Le refoulé de l’histoire. La politique mémorielle d’Emmanuel Macron

Le président Macron a l’ambition de réconcilier les mémoires nationales en s’affranchissant des vieux clivages, selon une ligne mémorielle de commémoration, restitution et reconnaissance. Il reste à mesurer la distance entre la promesse et les actes.

Dans le feuilletage des politiques commémoratives, le président de la République tient un rôle essentiel. Là où les municipalités et collectivités territoriales nomment rues et places du patronyme des grands hommes et, encore trop rarement, de grandes femmes, là où les associations et groupes de mémoires cherchent à réparer les injustices de l’histoire et à faire resurgir du passé des figures oubliées, le chef de l’État essaie – souvent en vain – de donner une cohérence aux multiples commémorations et journées du souvenir pour lesquelles on sollicite son parrainage.

C’est ainsi qu’autour de François Hollande s’est élaboré, lors de son quinquennat, le concept de « paix des mémoires ». Après le mandat, très heurté dans ce domaine, de Nicolas Sarkozy, qui n’avait pas réussi, par exemple, la seule panthéonisation qu’il avait envisagée, en raison du refus de la famille d’Albert Camus, le « président normal » avait insisté sur la nécessité de ne pas exacerber les conflits de mémoire déjà présents dans la société française.

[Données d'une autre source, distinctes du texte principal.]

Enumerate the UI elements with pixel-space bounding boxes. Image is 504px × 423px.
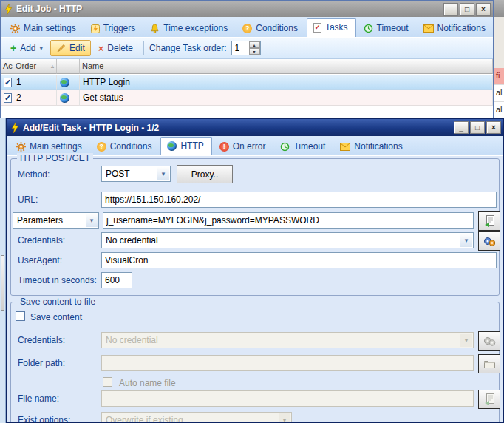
http-globe-icon	[167, 141, 177, 151]
column-header-active[interactable]: Ac	[1, 59, 13, 74]
delete-task-button[interactable]: × Delete	[93, 41, 138, 56]
add-edit-task-dialog: Add/Edit Task - HTTP Login - 1/2 _ □ × M…	[6, 118, 504, 423]
tab-tasks[interactable]: ✓ Tasks	[307, 18, 356, 37]
add-task-button[interactable]: + Add ▾	[5, 40, 48, 56]
background-grid-row: al	[494, 85, 504, 102]
tab-label: Conditions	[256, 23, 298, 33]
useragent-input[interactable]	[101, 252, 497, 268]
tab-timeout[interactable]: Timeout	[274, 138, 333, 155]
column-header-order[interactable]: Order ▵	[13, 59, 57, 74]
window-title: Edit Job - HTTP	[16, 4, 442, 14]
close-button[interactable]: ×	[476, 3, 491, 16]
tasks-toolbar: + Add ▾ Edit × Delete Change Task order:…	[1, 38, 493, 59]
task-active-checkbox[interactable]: ✓	[4, 78, 12, 87]
tab-label: Tasks	[325, 22, 348, 33]
minimize-button[interactable]: _	[443, 3, 458, 16]
table-row[interactable]: ✓ 2 Get status	[1, 90, 493, 106]
background-titlebar	[494, 0, 504, 17]
credentials-row: Credentials: No credential ▾	[11, 232, 499, 250]
method-select[interactable]: POST ▾	[101, 166, 171, 182]
table-header: Ac Order ▵ Name	[1, 59, 493, 75]
save-credentials-select: No credential ▾	[101, 332, 474, 348]
table-row[interactable]: ✓ 1 HTTP Login	[1, 75, 493, 90]
tab-label: Triggers	[103, 23, 136, 33]
dialog-titlebar[interactable]: Add/Edit Task - HTTP Login - 1/2 _ □ ×	[7, 119, 503, 136]
save-content-group: Save content to file Save content Creden…	[10, 302, 500, 423]
background-grid-row: fi	[494, 68, 504, 85]
method-row: Method: POST ▾ Proxy..	[11, 166, 499, 183]
url-label: URL:	[18, 194, 38, 205]
chevron-down-icon: ▾	[460, 334, 472, 347]
column-header-name[interactable]: Name	[80, 59, 493, 74]
edit-job-titlebar[interactable]: Edit Job - HTTP _ □ ×	[1, 1, 493, 17]
tab-conditions[interactable]: ? Conditions	[91, 138, 160, 155]
insert-variable-button	[478, 390, 500, 409]
lightning-icon	[11, 122, 19, 133]
lightning-icon	[4, 4, 13, 15]
trigger-bolt-icon	[91, 24, 100, 33]
edit-job-tabbar: Main settings Triggers Time exceptions ?…	[1, 17, 493, 38]
tab-time-exceptions[interactable]: Time exceptions	[144, 20, 235, 37]
timeout-label: Timeout in seconds:	[18, 275, 97, 285]
timeout-input[interactable]	[101, 272, 132, 288]
file-name-row: File name:	[11, 390, 499, 409]
error-icon: !	[219, 142, 229, 152]
tab-main-settings[interactable]: Main settings	[4, 20, 84, 37]
tab-notifications[interactable]: Notifications	[418, 20, 493, 37]
parameters-type-value: Parameters	[17, 215, 63, 226]
group-legend: HTTP POST/GET	[17, 153, 93, 163]
file-name-input	[101, 390, 474, 407]
add-label: Add	[20, 43, 35, 53]
minimize-button[interactable]: _	[454, 121, 469, 134]
manage-credentials-button[interactable]	[478, 231, 500, 251]
tab-label: Notifications	[437, 23, 486, 33]
row-order-cell: 2	[13, 90, 57, 106]
manage-credentials-button	[478, 331, 500, 351]
chevron-down-icon: ▾	[86, 214, 98, 227]
save-content-label: Save content	[30, 312, 82, 322]
question-icon: ?	[97, 142, 106, 152]
task-order-spinner[interactable]: 1 ▴ ▾	[231, 41, 261, 55]
spinner-up-icon[interactable]: ▴	[249, 41, 260, 48]
question-icon: ?	[242, 24, 252, 33]
column-header-icon[interactable]	[57, 59, 80, 74]
tab-timeout[interactable]: Timeout	[358, 20, 416, 37]
tab-triggers[interactable]: Triggers	[85, 20, 143, 37]
chevron-down-icon: ▾	[460, 234, 472, 247]
exist-options-label: Exist options:	[18, 415, 70, 423]
row-active-cell: ✓	[1, 90, 13, 106]
tab-label: Timeout	[377, 23, 409, 33]
task-order-value: 1	[235, 43, 240, 53]
tab-label: Timeout	[293, 141, 325, 152]
insert-variable-button[interactable]	[478, 212, 500, 231]
row-order-cell: 1	[13, 75, 57, 90]
tab-on-error[interactable]: ! On error	[214, 138, 273, 155]
page-arrow-icon	[484, 393, 495, 405]
tab-label: On error	[233, 141, 266, 152]
task-active-checkbox[interactable]: ✓	[4, 93, 12, 103]
tab-notifications[interactable]: Notifications	[334, 138, 409, 155]
plus-icon: +	[10, 42, 16, 54]
method-value: POST	[106, 169, 130, 179]
http-globe-icon	[60, 78, 69, 87]
background-scrollbar[interactable]	[1, 255, 4, 311]
row-name-cell: HTTP Login	[80, 75, 493, 90]
tab-conditions[interactable]: ? Conditions	[236, 20, 305, 37]
edit-task-button[interactable]: Edit	[50, 40, 91, 56]
close-button[interactable]: ×	[486, 121, 501, 134]
maximize-button[interactable]: □	[460, 3, 474, 16]
credentials-select[interactable]: No credential ▾	[101, 232, 474, 248]
maximize-button[interactable]: □	[470, 121, 485, 134]
url-input[interactable]	[101, 192, 497, 208]
chevron-down-icon: ▾	[157, 167, 169, 180]
parameters-type-select[interactable]: Parameters ▾	[13, 212, 99, 229]
exist-options-row: Exist options: Overwrite if existing ▾	[11, 412, 499, 423]
toolbar-separator	[143, 41, 144, 55]
spinner-down-icon[interactable]: ▾	[249, 48, 260, 55]
file-name-label: File name:	[18, 393, 59, 404]
proxy-button[interactable]: Proxy..	[177, 165, 233, 183]
save-content-checkbox[interactable]	[16, 311, 25, 321]
tab-http[interactable]: HTTP	[160, 137, 211, 155]
gear-icon	[16, 142, 26, 152]
parameters-input[interactable]	[103, 212, 474, 229]
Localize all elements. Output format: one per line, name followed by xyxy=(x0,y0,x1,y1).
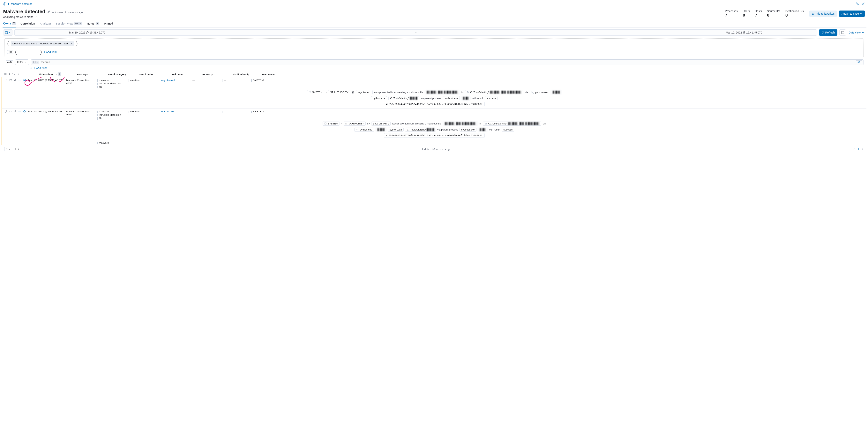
sort-icon[interactable] xyxy=(18,73,21,75)
query-builder: ( kibana.alert.rule.name: "Malware Preve… xyxy=(4,38,864,57)
cell-category-partial: malware xyxy=(97,142,127,144)
pin-icon[interactable] xyxy=(14,79,17,82)
analyzer-icon[interactable] xyxy=(23,110,26,113)
cell-message: Malware Prevention Alert xyxy=(66,79,95,85)
detail-line: ☐SYSTEM \ NT AUTHORITY @ mgmt-win-1 was … xyxy=(5,90,864,94)
svg-rect-2 xyxy=(34,61,35,63)
total-count: 7 xyxy=(18,148,19,151)
rows-area[interactable]: Mar 10, 2022 @ 15:41:45.070 Malware Prev… xyxy=(2,77,866,145)
page-prev-icon[interactable] xyxy=(853,148,855,150)
tab-analyzer[interactable]: Analyzer xyxy=(40,20,51,27)
and-badge: AND xyxy=(6,60,13,64)
attach-case-label: Attach to case xyxy=(841,12,859,15)
edit-subtitle-icon[interactable] xyxy=(35,16,37,18)
date-picker-button[interactable] xyxy=(3,29,12,36)
page-subtitle: Analyzing malware alerts xyxy=(3,16,33,19)
comment-icon[interactable] xyxy=(9,79,12,82)
time-range-display[interactable]: Mar 10, 2022 @ 15:31:45.070 → Mar 10, 20… xyxy=(14,29,817,36)
fullscreen-icon[interactable] xyxy=(856,2,859,5)
pin-icon[interactable] xyxy=(14,110,17,113)
refresh-label: Refresh xyxy=(825,31,835,34)
col-timestamp[interactable]: @timestamp 1 xyxy=(39,72,75,76)
tab-correlation[interactable]: Correlation xyxy=(21,20,35,27)
page-title: Malware detected xyxy=(3,8,45,14)
detail-line-2: >_python.exe ▓░█▒▓ python.exe C:\Tools\a… xyxy=(5,128,864,132)
filter-dropdown[interactable]: Filter xyxy=(15,59,29,65)
tab-pinned[interactable]: Pinned xyxy=(104,20,113,27)
svg-point-8 xyxy=(20,80,20,81)
data-view-dropdown[interactable]: Data view xyxy=(848,29,865,36)
filter-options-icon[interactable] xyxy=(30,67,32,69)
cell-user: SYSTEM xyxy=(251,110,280,113)
table-footer: 7 of 7 Updated 40 seconds ago 1 xyxy=(2,145,866,152)
svg-rect-5 xyxy=(6,73,7,75)
kql-badge[interactable]: KQL xyxy=(856,60,862,64)
col-sourceip[interactable]: source.ip xyxy=(202,73,231,75)
paren-open: ( xyxy=(7,40,9,47)
tab-query[interactable]: Query 7 xyxy=(3,20,16,27)
beta-badge: BETA xyxy=(74,22,82,25)
svg-point-9 xyxy=(21,80,21,81)
status-dot-icon xyxy=(8,3,9,5)
cell-message: Malware Prevention Alert xyxy=(66,110,95,116)
table-row: Mar 10, 2022 @ 15:41:45.070 Malware Prev… xyxy=(2,77,866,109)
col-message[interactable]: message xyxy=(77,73,106,75)
per-page-dropdown[interactable]: 7 xyxy=(4,147,12,151)
table-row: Mar 10, 2022 @ 15:36:44.590 Malware Prev… xyxy=(2,109,866,140)
tab-notes[interactable]: Notes 1 xyxy=(87,20,99,27)
paren-open-2: ( xyxy=(15,49,17,55)
detail-line: ☐SYSTEM \ NT AUTHORITY @ data-viz-win-1 … xyxy=(5,122,864,126)
stat-srcips-value: 0 xyxy=(767,13,780,18)
tab-notes-label: Notes xyxy=(87,22,94,25)
page-current[interactable]: 1 xyxy=(858,148,859,151)
settings-icon[interactable] xyxy=(8,73,11,75)
cell-action: creation xyxy=(129,79,158,82)
analyzer-icon[interactable] xyxy=(23,79,26,82)
page-next-icon[interactable] xyxy=(861,148,864,150)
or-badge: OR xyxy=(7,50,13,54)
refresh-button[interactable]: Refresh xyxy=(819,29,837,36)
close-icon[interactable] xyxy=(862,2,865,5)
fullscreen-table-icon[interactable] xyxy=(12,73,15,75)
chip-remove-icon[interactable]: ✕ xyxy=(70,42,72,45)
add-field-link[interactable]: + Add field xyxy=(44,51,57,54)
search-input[interactable] xyxy=(41,61,856,64)
query-chip-text: kibana.alert.rule.name: "Malware Prevent… xyxy=(12,42,69,45)
top-bar: Malware detected xyxy=(2,2,866,7)
cell-host: mgmt-win-1 xyxy=(160,79,189,82)
expand-icon[interactable] xyxy=(5,110,8,113)
updated-status: Updated 40 seconds ago xyxy=(421,148,451,151)
filter-label: Filter xyxy=(17,61,23,64)
svg-point-11 xyxy=(20,112,20,112)
more-icon[interactable] xyxy=(18,110,22,113)
cell-destip: — xyxy=(222,79,249,82)
tab-session-view[interactable]: Session View BETA xyxy=(56,20,82,27)
add-filter-link[interactable]: + Add filter xyxy=(34,66,47,69)
add-favorites-label: Add to favorites xyxy=(815,12,835,15)
search-options-button[interactable] xyxy=(32,61,39,64)
add-favorites-button[interactable]: Add to favorites xyxy=(809,10,837,17)
col-category[interactable]: event.category xyxy=(108,73,137,75)
col-destip[interactable]: destination.ip xyxy=(233,73,260,75)
expand-icon[interactable] xyxy=(5,79,8,82)
breadcrumb-link[interactable]: Malware detected xyxy=(11,2,33,5)
col-host[interactable]: host.name xyxy=(170,73,200,75)
col-user[interactable]: user.name xyxy=(262,73,291,75)
attach-case-button[interactable]: Attach to case xyxy=(839,10,865,17)
add-icon[interactable] xyxy=(3,2,6,5)
time-from: Mar 10, 2022 @ 15:31:45.070 xyxy=(69,31,105,34)
stat-users-value: 0 xyxy=(743,13,750,18)
fields-icon[interactable] xyxy=(4,73,7,75)
query-chip[interactable]: kibana.alert.rule.name: "Malware Prevent… xyxy=(11,41,74,46)
edit-title-icon[interactable] xyxy=(47,10,50,13)
col-action[interactable]: event.action xyxy=(140,73,169,75)
save-query-button[interactable] xyxy=(839,29,846,36)
cell-category: malware intrusion_detection file xyxy=(97,79,127,88)
paren-close: ) xyxy=(76,40,78,47)
col-ts-badge: 1 xyxy=(58,72,62,76)
comment-icon[interactable] xyxy=(9,110,12,113)
svg-rect-1 xyxy=(841,31,844,34)
cell-timestamp: Mar 10, 2022 @ 15:36:44.590 xyxy=(28,110,64,113)
hash-badge: #559e66074a45750f5244809b316a63c6c09abd3… xyxy=(384,102,485,107)
more-icon[interactable] xyxy=(18,79,22,82)
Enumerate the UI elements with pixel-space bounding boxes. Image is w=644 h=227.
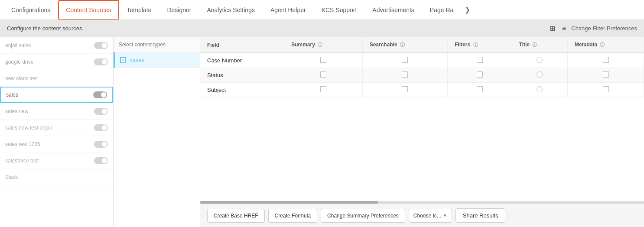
toggle-anjali-sales[interactable] (94, 42, 108, 49)
metadata-subject[interactable] (568, 83, 644, 97)
checkbox-metadata-subject[interactable] (603, 86, 609, 92)
checkbox-searchable-status[interactable] (402, 71, 408, 78)
toggle-sales[interactable] (93, 91, 107, 98)
radio-title-case-number[interactable] (537, 57, 543, 63)
radio-title-status[interactable] (537, 71, 543, 78)
field-case-number: Case Number (200, 53, 284, 68)
header-actions: ⊞ ≡ Change Filter Preferences (548, 23, 637, 33)
create-base-href-button[interactable]: Create Base HREF (207, 209, 265, 223)
sidebar-item-new-slack-test[interactable]: new slack test (0, 70, 113, 87)
metadata-case-number[interactable] (568, 53, 644, 68)
sidebar-item-label: sales new test anjali (5, 125, 52, 131)
create-formula-button[interactable]: Create Formula (268, 209, 317, 223)
scroll-thumb[interactable] (200, 201, 378, 204)
table-row: Subject (200, 83, 644, 97)
sidebar-item-slack[interactable]: Slack (0, 169, 113, 185)
checkbox-metadata-case-number[interactable] (603, 57, 609, 63)
checkbox-searchable-case-number[interactable] (402, 57, 408, 63)
metadata-info-icon: ⓘ (600, 42, 605, 47)
nav-item-page-ra[interactable]: Page Ra (422, 0, 461, 20)
nav-item-analytics-settings[interactable]: Analytics Settings (199, 0, 263, 20)
checkbox-summary-status[interactable] (320, 71, 326, 78)
content-area: anjali sales google drive new slack test… (0, 37, 644, 227)
col-header-searchable: Searchable ⓘ (362, 37, 448, 53)
sidebar-item-label: sales test 1235 (5, 141, 40, 147)
fields-table: Field Summary ⓘ Searchable ⓘ F (200, 37, 644, 97)
sidebar-item-label: sales new (5, 108, 28, 114)
summary-status[interactable] (284, 68, 362, 83)
checkbox-searchable-subject[interactable] (402, 86, 408, 92)
header-bar: Configure the content sources. ⊞ ≡ Chang… (0, 20, 644, 37)
sidebar-item-sales-new[interactable]: sales new (0, 103, 113, 120)
header-description: Configure the content sources. (7, 25, 84, 32)
toggle-sales-test-1235[interactable] (94, 141, 108, 148)
sidebar-item-sales-test-1235[interactable]: sales test 1235 (0, 136, 113, 152)
change-summary-preferences-button[interactable]: Change Summary Preferences (321, 209, 405, 223)
sidebar: anjali sales google drive new slack test… (0, 37, 114, 227)
searchable-info-icon: ⓘ (400, 42, 405, 47)
toggle-sales-new[interactable] (94, 108, 108, 115)
nav-item-configurations[interactable]: Configurations (3, 0, 58, 20)
col-header-metadata: Metadata ⓘ (568, 37, 644, 53)
nav-item-designer[interactable]: Designer (159, 0, 199, 20)
sidebar-item-label: salesforce test (5, 158, 39, 164)
metadata-status[interactable] (568, 68, 644, 83)
top-navigation: Configurations Content Sources Template … (0, 0, 644, 20)
searchable-case-number[interactable] (362, 53, 448, 68)
toggle-sales-new-test-anjali[interactable] (94, 124, 108, 131)
title-status[interactable] (512, 68, 568, 83)
sidebar-item-google-drive[interactable]: google drive (0, 54, 113, 70)
table-row: Status (200, 68, 644, 83)
sidebar-item-label: sales (6, 92, 18, 98)
nav-item-agent-helper[interactable]: Agent Helper (263, 0, 314, 20)
sidebar-item-label: new slack test (5, 75, 38, 81)
filters-subject[interactable] (448, 83, 512, 97)
searchable-subject[interactable] (362, 83, 448, 97)
nav-more-button[interactable]: ❯ (461, 0, 474, 20)
checkbox-filters-case-number[interactable] (477, 57, 483, 63)
table-panel: Field Summary ⓘ Searchable ⓘ F (200, 37, 644, 227)
funnel-icon[interactable]: ≡ (560, 24, 568, 33)
checkbox-filters-status[interactable] (477, 71, 483, 78)
table-header-row: Field Summary ⓘ Searchable ⓘ F (200, 37, 644, 53)
nav-item-kcs-support[interactable]: KCS Support (314, 0, 365, 20)
toggle-salesforce-test[interactable] (94, 157, 108, 164)
summary-info-icon: ⓘ (318, 42, 322, 47)
nav-item-advertisements[interactable]: Advertisements (364, 0, 422, 20)
sidebar-item-label: Slack (5, 174, 18, 180)
title-subject[interactable] (512, 83, 568, 97)
sidebar-item-sales-new-test-anjali[interactable]: sales new test anjali (0, 120, 113, 136)
sidebar-item-salesforce-test[interactable]: salesforce test (0, 152, 113, 169)
toggle-google-drive[interactable] (94, 58, 108, 65)
content-type-cases[interactable]: ✓ cases (114, 52, 200, 68)
radio-title-subject[interactable] (537, 86, 543, 92)
sidebar-item-sales[interactable]: sales (0, 87, 113, 103)
change-filter-preferences-button[interactable]: Change Filter Preferences (571, 25, 637, 32)
summary-subject[interactable] (284, 83, 362, 97)
nav-item-template[interactable]: Template (119, 0, 159, 20)
col-header-filters: Filters ⓘ (448, 37, 512, 53)
horizontal-scrollbar[interactable] (200, 201, 644, 204)
grid-icon[interactable]: ⊞ (548, 23, 557, 33)
searchable-status[interactable] (362, 68, 448, 83)
filters-info-icon: ⓘ (473, 42, 478, 47)
sidebar-item-anjali-sales[interactable]: anjali sales (0, 37, 113, 54)
checkbox-summary-case-number[interactable] (320, 57, 326, 63)
col-header-field: Field (200, 37, 284, 53)
title-info-icon: ⓘ (532, 42, 537, 47)
checkbox-metadata-status[interactable] (603, 71, 609, 78)
filters-case-number[interactable] (448, 53, 512, 68)
share-results-button[interactable]: Share Results (455, 208, 506, 223)
checkbox-cases[interactable]: ✓ (120, 57, 126, 63)
chevron-down-icon: ▼ (443, 213, 447, 218)
bottom-toolbar: Create Base HREF Create Formula Change S… (200, 204, 644, 227)
choose-icon-button[interactable]: Choose Ic... ▼ (409, 209, 452, 223)
title-case-number[interactable] (512, 53, 568, 68)
filters-status[interactable] (448, 68, 512, 83)
summary-case-number[interactable] (284, 53, 362, 68)
table-wrap[interactable]: Field Summary ⓘ Searchable ⓘ F (200, 37, 644, 201)
content-types-panel: Select content types ✓ cases (114, 37, 200, 227)
checkbox-summary-subject[interactable] (320, 86, 326, 92)
nav-item-content-sources[interactable]: Content Sources (58, 0, 119, 20)
checkbox-filters-subject[interactable] (477, 86, 483, 92)
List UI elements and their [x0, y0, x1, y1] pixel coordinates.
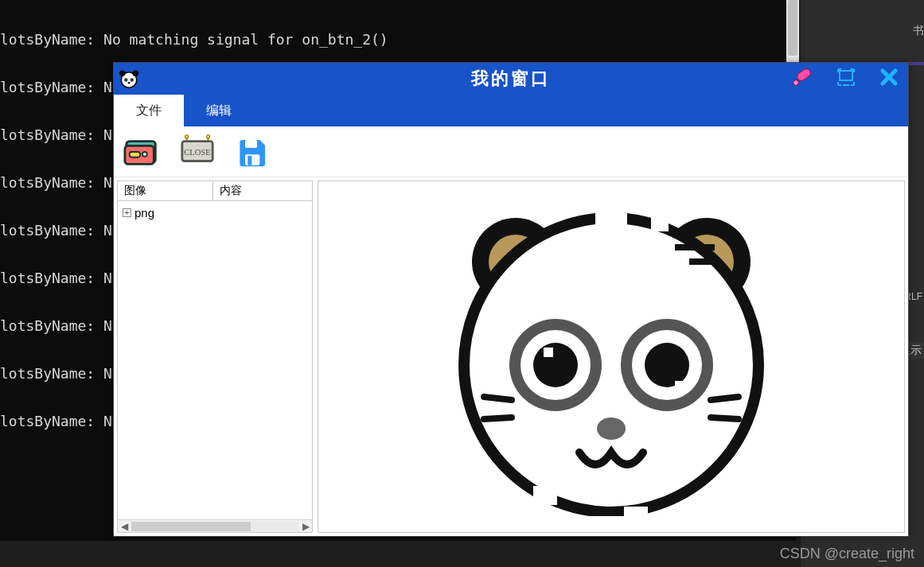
tree-col-image[interactable]: 图像 — [118, 181, 213, 200]
svg-rect-14 — [130, 152, 140, 157]
svg-line-45 — [484, 397, 512, 400]
svg-rect-32 — [533, 486, 557, 505]
svg-rect-23 — [248, 156, 251, 165]
svg-point-15 — [142, 152, 147, 157]
save-icon — [237, 136, 269, 168]
svg-point-2 — [133, 71, 139, 77]
open-folder-icon — [123, 134, 160, 170]
close-sign-icon: CLOSE — [179, 134, 216, 170]
svg-rect-8 — [840, 71, 852, 80]
svg-point-5 — [128, 82, 130, 83]
svg-line-46 — [484, 417, 512, 419]
menu-file[interactable]: 文件 — [114, 95, 184, 126]
image-viewer — [318, 181, 905, 533]
title-bar[interactable]: 我的窗口 — [114, 63, 908, 95]
svg-rect-24 — [245, 140, 257, 148]
minimize-button[interactable] — [792, 66, 814, 88]
svg-point-3 — [124, 78, 128, 82]
app-window: 我的窗口 文 — [113, 62, 909, 537]
svg-point-44 — [597, 417, 626, 440]
marker-icon — [792, 66, 814, 88]
content-area: 图像 内容 + png ◀ ▶ — [114, 177, 908, 536]
svg-rect-43 — [675, 381, 684, 390]
close-button[interactable] — [878, 66, 900, 88]
close-icon — [878, 66, 900, 88]
svg-rect-33 — [624, 507, 648, 516]
svg-rect-34 — [675, 244, 715, 250]
svg-rect-7 — [793, 80, 799, 86]
watermark: CSDN @create_right — [780, 546, 914, 562]
svg-line-48 — [711, 417, 739, 419]
panda-image — [436, 198, 786, 516]
toolbar: CLOSE — [114, 126, 908, 177]
close-file-button[interactable]: CLOSE — [179, 134, 216, 170]
svg-line-47 — [711, 397, 739, 400]
open-button[interactable] — [123, 134, 160, 170]
svg-point-42 — [645, 343, 689, 387]
scroll-right-icon[interactable]: ▶ — [299, 521, 312, 532]
menu-edit[interactable]: 编辑 — [184, 95, 254, 126]
tree-header: 图像 内容 — [118, 181, 312, 201]
fullscreen-icon — [835, 66, 857, 88]
svg-rect-31 — [651, 217, 669, 231]
tree-panel: 图像 内容 + png ◀ ▶ — [117, 181, 313, 533]
svg-rect-39 — [544, 348, 553, 357]
tree-item-label: png — [135, 206, 154, 219]
tree-row-root[interactable]: + png — [121, 204, 309, 221]
maximize-button[interactable] — [835, 66, 857, 88]
save-button[interactable] — [235, 134, 271, 170]
svg-rect-30 — [595, 212, 627, 228]
console-line: lotsByName: No matching signal for on_bt… — [0, 32, 796, 48]
svg-point-38 — [533, 343, 578, 387]
svg-rect-22 — [245, 154, 259, 165]
bookmark-label: 书 — [913, 24, 924, 38]
tree-hscrollbar[interactable]: ◀ ▶ — [118, 519, 312, 532]
svg-text:CLOSE: CLOSE — [184, 147, 210, 156]
app-icon — [117, 67, 141, 91]
scroll-track[interactable] — [131, 522, 298, 531]
tree-body[interactable]: + png — [118, 201, 312, 519]
scroll-left-icon[interactable]: ◀ — [118, 521, 131, 532]
svg-point-4 — [131, 78, 135, 82]
menu-bar: 文件 编辑 — [114, 95, 908, 126]
scroll-thumb[interactable] — [131, 522, 251, 531]
console-scrollbar-thumb[interactable] — [788, 0, 797, 56]
svg-point-17 — [185, 134, 188, 138]
tree-col-content[interactable]: 内容 — [213, 181, 248, 200]
svg-rect-35 — [689, 258, 721, 265]
window-title: 我的窗口 — [471, 67, 551, 91]
svg-point-19 — [206, 134, 209, 138]
svg-point-1 — [119, 71, 126, 77]
expand-icon[interactable]: + — [123, 208, 131, 217]
svg-rect-6 — [796, 68, 812, 83]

Pour lui, « alimenter la guerre des mémoires [signifiait] rester prisonnier du passé ». Au moment où il imagine de succéder au président Hollande dont il a été le ministre, Emmanuel Macron choisit donc de reprendre et d’amplifier ce discours, en faisant de la réconciliation des mémoires une marque distinctive de son programme présidentiel.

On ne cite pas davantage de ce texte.